Re: [HACKERS] Hint Bits and Write I/O

From: Simon Riggs <simon(at)2ndquadrant(dot)com>
To: Tom Lane <tgl(at)sss(dot)pgh(dot)pa(dot)us>
Cc: pgsql-hackers <pgsql-hackers(at)postgresql(dot)org>, List pgsql-patches <pgsql-patches(at)postgresql(dot)org>
Subject: Re: [HACKERS] Hint Bits and Write I/O
Date: 2008-06-18 13:53:29
Views: Raw Message | Whole Thread | Download mbox | Resend email
Lists: pgsql-hackers pgsql-patches

On Tue, 2008-05-27 at 19:32 -0400, Tom Lane wrote:
> Simon Riggs <simon(at)2ndquadrant(dot)com> writes:
> > My proposal is to have this as a two-stage process. When we set the hint
> > on a tuple in a clean buffer we mark it BM_DIRTY_HINTONLY, if not
> > already dirty. If we set a hint on a buffer that is BM_DIRTY_HINTONLY
> > then we mark it BM_DIRTY.
> I wonder if it is worth actually counting the number of newly set hint
> bits, rather than just having a counter that saturates at two. We could
> steal a byte from usage_count without making the buffer headers bigger.
> > If the bgwriter has time, it will write out BM_DIRTY_HINTONLY buffers,
> > though on a consistently busy server this should not occur.
> What do you mean by "if it has time"? How would it know that?
> > This won't change the behaviour of first-read-after-copy. To improve
> > that behaviour, I suggest that we only move from BM_DIRTY_HINTONLY to
> > BM_DIRTY when we are setting the hint for a new xid. If we are just
> > setting the same xid over-and-over again then we should avoid setting
> > the page dirty. So when data has been loaded via COPY, we will just
> > check the status of the xid once, then scan the whole page using the
> > single-item transaction cache.
> This doesn't make any sense to me. What is a "new xid"? And what is
> "setting the same xid over and over"? If a page is full of occurrences
> of the same xid, that doesn't really mean that it's less useful to
> correctly hint each occurrence.
> The whole proposal seems a bit overly complicated. What we talked about
> at PGCon was simply not setting the dirtybit when setting a hint bit.
> There's a certain amount of self-optimization there: if a page
> continually receives hint bit updates, that also means it is getting
> pinned and hence its usage_count stays high, thus it will tend to stay
> in shared buffers until something happens to make it really dirty.
> (Although that argument might not hold water for a bulk seqscan: you'll
> have hinted all the tuples and then very possibly throw the page away
> immediately. So counting the hints and eventually deciding we did
> enough to justify dirtying the page might be worth doing.)

WIP patch, for discussion and performance evaluation.

This patch changes the way that buffer hints are managed.

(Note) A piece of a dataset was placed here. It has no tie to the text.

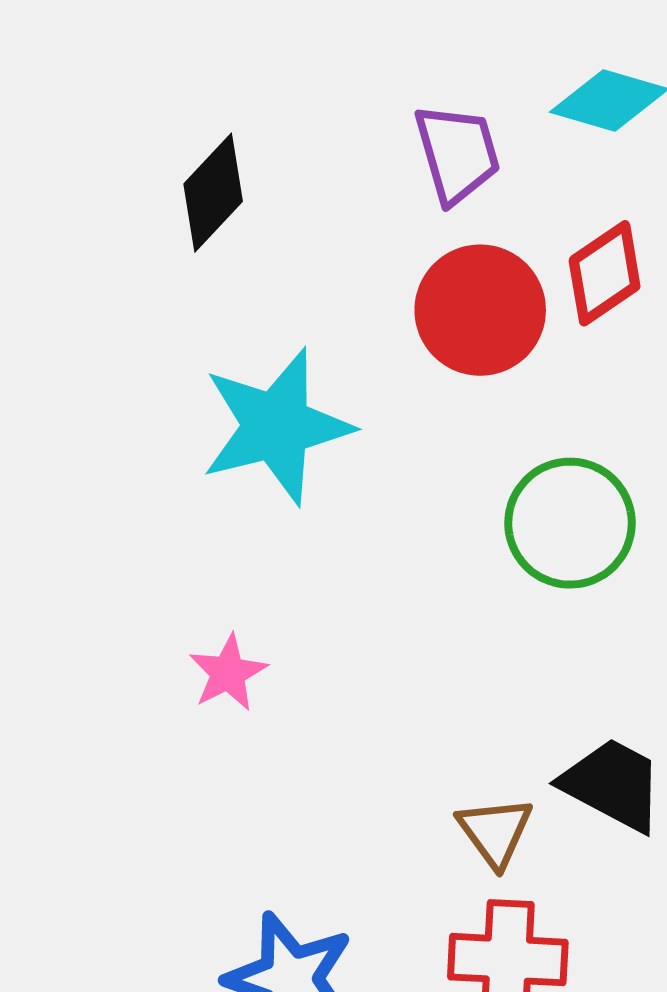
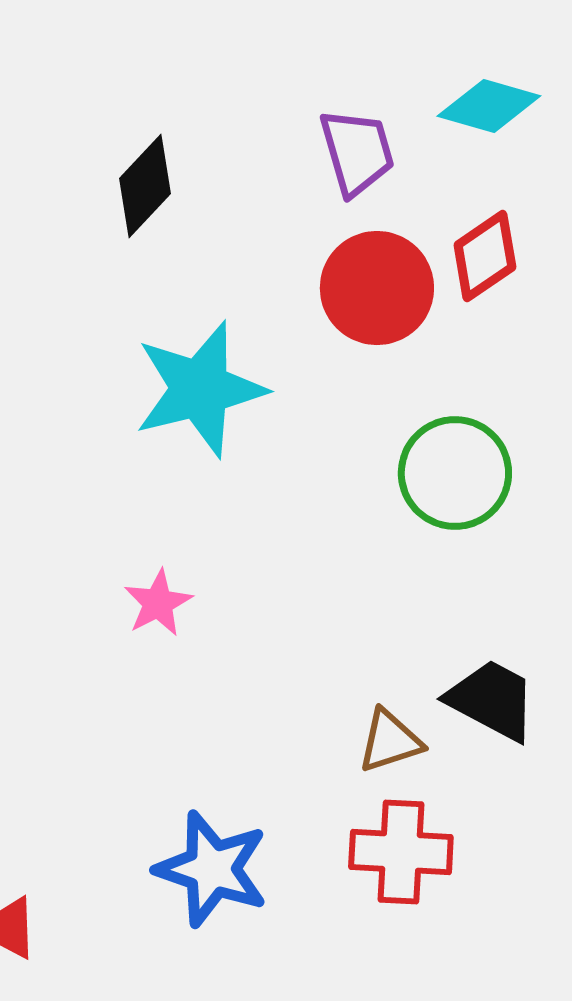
brown triangle: (495, 832) -> (390, 741), turned 48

We can split
the patch conceptually into two parts: how we set buffer hints and what
happens to buffers for which hints have been set.

With this patch, when we set a hint on a buffer we don't dirty the
buffer, though we keep track of hint_count for each buffer. Note that
there is no additional block state, no BM_SET_HINT_BITS etc..

When running a VACUUM command we always dirty the block when setting
hint bits, for a number of reasons:
* VACUUM FULL expects all hint bits to be set prior to moving tuples
* Setting all hint bits allows us to truncate the clog
* it forces the VACUUM to write out its own dirty buffers, which is OK,
since it is a background process.

Other commands call HeapTupleSatisfiesVacuum(), yet these tasks can be
more flexible with hint bit setting. These include ANALYZE, CREATE
INDEX, CLUSTER, HOT pruning and index scan marking deleted tuples (with
changes in all index AMs). This means we have to differentiate between
VACUUM and other callers of HeapTupleSatisfiesVacuum().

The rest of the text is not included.